# What's Tasty?



## JohniusMaximus (Apr 30, 2008)

My trip to Pensacola is getting closer. If I happen to have some luck surf fishing I want to know what is good for the table. All I know right now is Pompano is delicious and Ladyfish are better when used as cutbait.

What about the other fish likely to be caught surf fishing?

Thanks.


----------



## welldoya (Oct 5, 2007)

You might luck into a slot redfish and you might catch some whiting which is not my favorite but a lot of people eat them.


----------



## jacko'fishes (Oct 28, 2007)

Pompano is the best. Grill it or bake it with citrus, Italian dressing and tomatoes. You can also fry it.

Redfish is super blackened.

Black drum is also good blackened

Flounder is super fried or baked with parmesan cheese.

Whiting is very good fried and great for gumo and chowder.

Bluefish is the healthiest fish in our salt water, like salmon is for fresh. Many don't like it, but I like it fried. Also good cold on salad.

Spanish and king mackerel can be caught in abundance on the pier, and they are great broiled with citrus and tomatoes.

Trout are good baked or fried.

Grunts and croakers are good fried.

Jack Cravalle is good as suchi or good smoked.

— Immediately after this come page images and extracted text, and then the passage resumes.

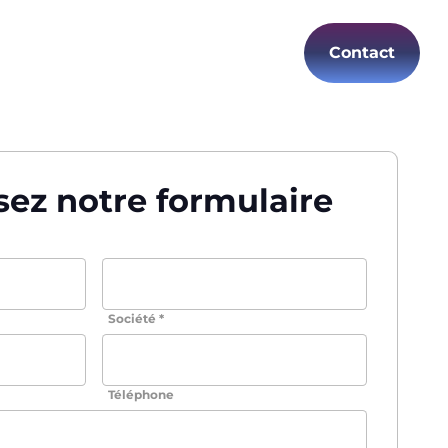
Contact
Carrières
FR
ez notre formulaire
Société *
Téléphone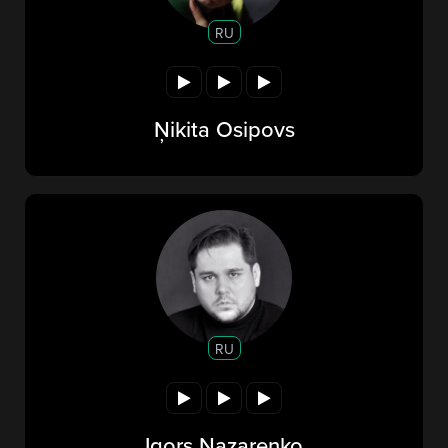
RU
Ņikita Osipovs
RU
Igors Nazarenko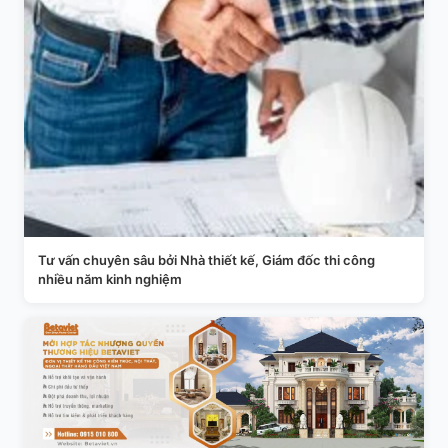
Tư vấn chuyên sâu bởi Nhà thiết kế, Giám đốc thi công
nhiều năm kinh nghiệm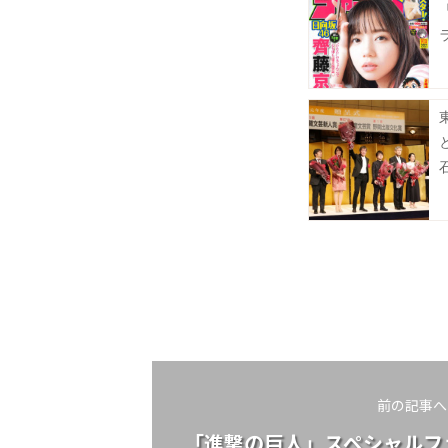
前の記事へ
「進撃の巨人」スペシャルフ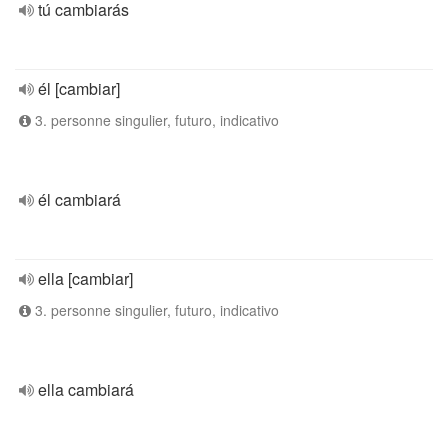
tú cambiarás
él [cambiar]
3. personne singulier, futuro, indicativo
él cambiará
ella [cambiar]
3. personne singulier, futuro, indicativo
ella cambiará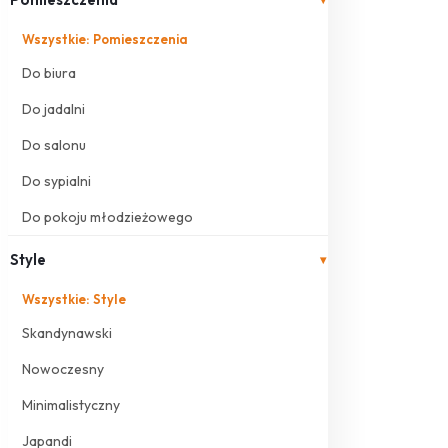
Wszystkie: Pomieszczenia
Do biura
Do jadalni
Do salonu
Do sypialni
Do pokoju młodzieżowego
Style
▾
Wszystkie: Style
Skandynawski
Nowoczesny
Minimalistyczny
Japandi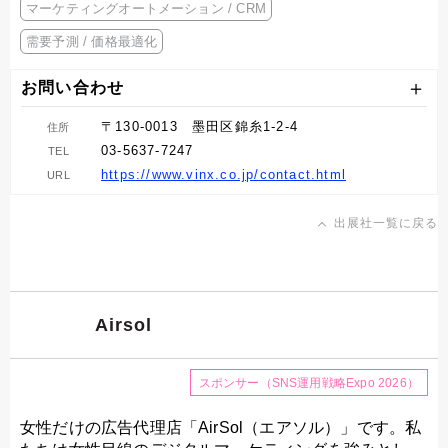
マーケティングオートメーション / CRM
需要予測 / 価格最適化
お問い合わせ
〒130-0013 墨田区錦糸1-2-4
住所
03-5637-7247
TEL
https://www.vinx.co.jp/contact.html
URL
出展社一覧に戻る
Airsol
スポンサー（SNS運用戦略Expo 2026）
女性だけの広告代理店「AirSol（エアソル）」です。私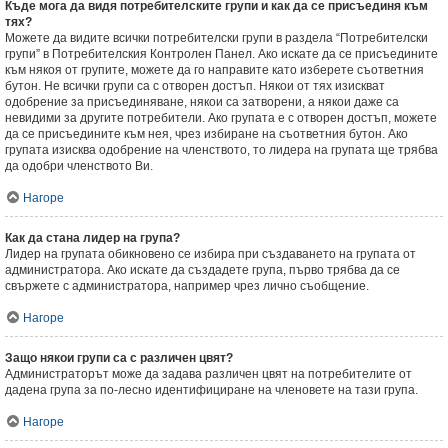
Къде мога да видя потребителските групи и как да се присъединя към
тях?
Можете да видите всички потребителски групи в раздела “Потребителски
групи” в Потребителския Контролен Панел. Ако искате да се присъедините
към някоя от групите, можете да го направите като изберете съответния
бутон. Не всички групи са с отворен достъп. Някои от тях изискват
одобрение за присъединяване, някои са затворени, а някои даже са
невидими за другите потребители. Ако групата е с отворен достъп, можете
да се присъедините към нея, чрез избиране на съответния бутон. Ако
групата изисква одобрение на членството, то лидера на групата ще трябва
да одобри членството Ви.
Нагоре
Как да стана лидер на група?
Лидер на групата обикновено се избира при създаването на групата от
администратора. Ако искате да създадете група, първо трябва да се
свържете с администратора, например чрез лично съобщение.
Нагоре
Защо някои групи са с различен цвят?
Администраторът може да задава различен цвят на потребителите от
дадена група за по-лесно идентифициране на членовете на тази група.
Нагоре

That's about all you'll get from land.


----------



## Travis Gill (Oct 6, 2007)

> *jacko'fishes (5/4/2008)*
> 
> Jack Cravalle is good as suchi or good smoked.
> 
> ...


----------



## sniper (Oct 3, 2007)

Pink snapper if all else fails.


----------



## Shiznik (Feb 24, 2008)

I kinda go along with jack o' fishes on this one! But, I "always" have one rod dedicated to an interested Cobia that cruise the beach. Don't think for a second that they won't. I see them while wading out and have thrown for them too! JMO. My wife even makes me keep any Large Sailcat and her father loves to eat them. I have to bone them out and take out any bloodline and then he tells her to keep all of them that we catch. But the Jack Cravalle, is a different story. If he wanted to eat them, he'd have to prove to me that he likes that stuff. I love Sushi, and I was a Chef for many years and have tried all kinds of Sushi, I'm not eating that stuff raw. I've seen the posting where the guy made steaks out of it and grilled it. I'd try that just to say I did. I also love Black Tip too!


----------



## JohniusMaximus (Apr 30, 2008)

Thanks for the help!

I had no idea croakers were good to eat. On my last trip I was catching lots of them and didn't even consider keeping a few. Of course on my first trip I easily caught 3 dozen trout (At the time I had no clue what they were) off a pier and had no clue they were edible until some guy asked if I'd let him take a few home. After that all I caught were catfish.


----------



## Loanangler (May 5, 2008)

Redfish on the half shell is fantastic. try half with italian salad dressing and the other half with lemon,garlic,butter and spice to taste. Both are good.


----------